Have you noticed you can vote more than once? Not sure how many times but more than once.


----------



## Mike aka FishWerks (Oct 22, 2007)

Outside9 said:


> Have you noticed you can vote more than once? Not sure how many times but more than once.



Its a democrats web site... what did you expect? :whistling:


----------



## nextstep (Jun 27, 2008)

voted


this poll speaks volumes


----------



## Freedom Outlaw (Oct 4, 2007)

Jason said:


> Bill Nelson is a beaddy eyed little weasel! Wouldn't trust that joker to pull gum off the bottom of my shoe!

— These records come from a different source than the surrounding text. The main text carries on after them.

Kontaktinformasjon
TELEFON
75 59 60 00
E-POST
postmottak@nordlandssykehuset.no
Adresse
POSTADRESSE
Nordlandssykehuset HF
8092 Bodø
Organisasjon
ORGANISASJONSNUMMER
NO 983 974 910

Anti law enforcement so you already know his stance. I already sent the real Florida representatives a nice long letter!!!


Spot on:

I called Nelon's office prior to the Obamacare vote and asked if they had any calls voicing concern over this upcoming vote. The staffer said "oh yes". I then asked what direction they were taking pro or con. He said overwhelmingly con. 

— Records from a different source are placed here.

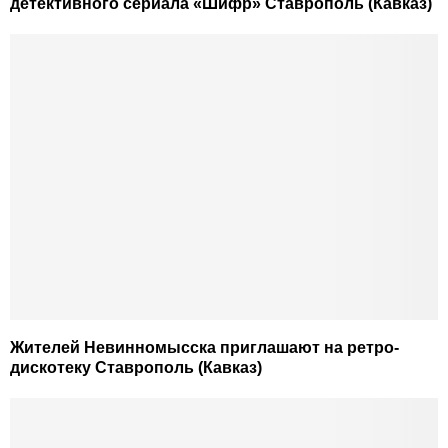
детективного сериала «Шифр» Ставрополь (Кавказ)
Жителей Невинномысска приглашают на ретро-
дискотеку Ставрополь (Кавказ)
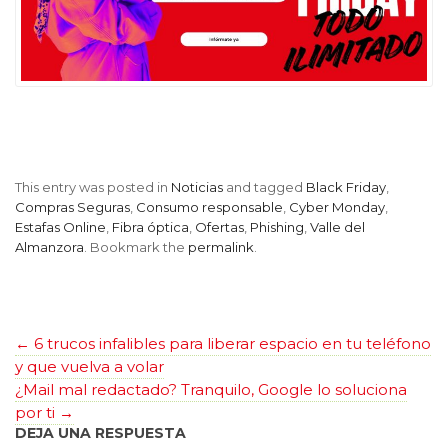
This entry was posted in
Noticias
and tagged
Black Friday
,
Compras Seguras
,
Consumo responsable
,
Cyber Monday
,
Estafas Online
,
Fibra óptica
,
Ofertas
,
Phishing
,
Valle del
Almanzora
. Bookmark the
permalink
.
←
6 trucos infalibles para liberar espacio en tu teléfono
y que vuelva a volar
¿Mail mal redactado? Tranquilo, Google lo soluciona
por ti
→
DEJA UNA RESPUESTA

I then asked him how Nelson was going to vote and he said he was going to vote for it. I said, last time I checked this was a representative republic and why was he voting against the wishes of his constituents. The staffer told me, Nelson said there were things in the bill that were good for the American people or something to that effect. 

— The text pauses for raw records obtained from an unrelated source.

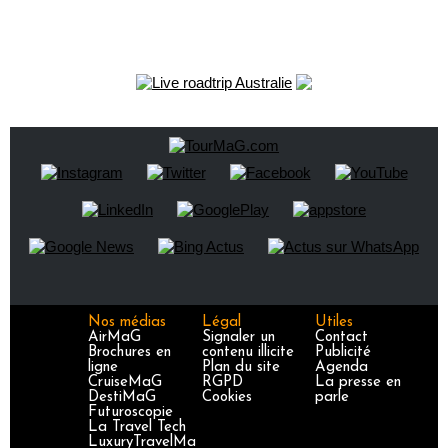
Nos médias
Légal
Utiles
AirMaG
Signaler un
Contact
Brochures en
contenu illicite
Publicité
ligne
Plan du site
Agenda
CruiseMaG
RGPD
La presse en
DestiMaG
Cookies
parle
Futuroscopie
La Travel Tech
LuxuryTravelMa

I was flabbergasted to say the least. I do not think his "poll" is going to make a darn bit of difference in the way he votes. Most likely he will vote for presbo's bill.

FO


----------



## Jason (Oct 2, 2007)

Freedom Outlaw said:


> Spot on:
> 
> I called Nelon's office prior to the Obamacare vote and asked if they had any calls voicing concern over this upcoming vote. The staffer said "oh yes". I then asked what direction they were taking pro or con. He said overwhelmingly con.
> 
> ...


Yepper...as bad as Odumba! Don't are about the public just his personal agenda!:001_huh:


----------



## DragonSlayer (Nov 2, 2007)

Mike aka FishWerks said:


> Its a democrats web site... what did you expect? :whistling:


That's funny!! I voted last week....for what it's worth.


----------



## h2o4u (Dec 1, 2011)

Done!


----------



## SHunter (Jun 19, 2009)

It is better to make a personal phone call or to write a letter. Otherwise, they don't know who you are. Bill Nelson is not always comfortable with the position the Democratic party takes but he has to show support for major issues to get re-elected. Same with the Republicans.


----------



## Orion45 (Jun 26, 2008)

SHunter said:


> ...Bill Nelson is not always comfortable with the position the Democratic party takes but he has to show support for major issues to get re-elected...


LMAO. That's some funny sheeet right there.:whistling:


----------